The saga was written by the Icelandic historian and chieftain Sturla Þórðarson. Sturla was in Norway in 1278, and it is assumed that he started work on the saga then, on request of King Magnus himself. He had earlier commissioned Sturla to write the saga of his father, Hákonar saga Hákonarsonar. There are indications that the saga's narrative continued until the death of King Magnus, which would have to mean that Sturla finished it in Iceland some time between King Magnus' death in 1280 and Sturla's death in 1284.
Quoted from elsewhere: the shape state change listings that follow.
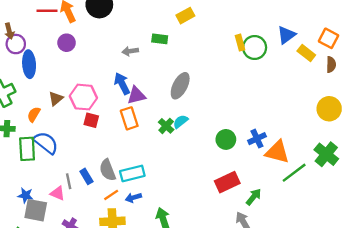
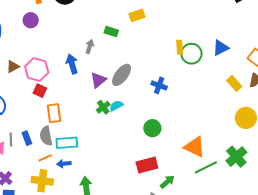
gray arrow: (130, 51) -> (90, 47), moved, turned 104
yellow rectangle: (306, 53) -> (234, 83), moved
purple triangle: (136, 95) -> (98, 80), moved, turned -36
orange rectangle: (129, 118) -> (54, 113), moved
blue cross: (257, 139) -> (159, 85), moved, turned 35

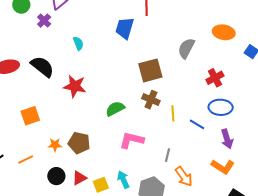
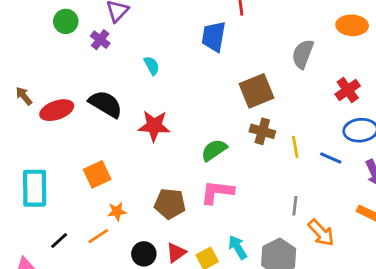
pink L-shape: (132, 140) -> (217, 192), moved
orange star: (55, 145) -> (117, 211), moved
Only one leaf of parchment, from a 14th-century manuscript, survives of the saga today. In addition, some passages were copied into Icelandic annals, and have thus been passed down to us today. The small fragments we have show us glimpses of a realistic narrative style, written in strict chronological order, reminiscent of Sturla's work in Hákonar saga Hákonarsonar. It is not known whether the narrative started with Magnus' accession to the throne upon his father's death, thus continuing the narrative of Hákonar saga Hákonarsonar, or whether it started with Magnus' birth, as the beginning of the saga is not preserved.

Magnúss saga lagabœtis was one of the last kings' sagas to be written, and King Magnus was the last of the Norwegian kings to have his saga written.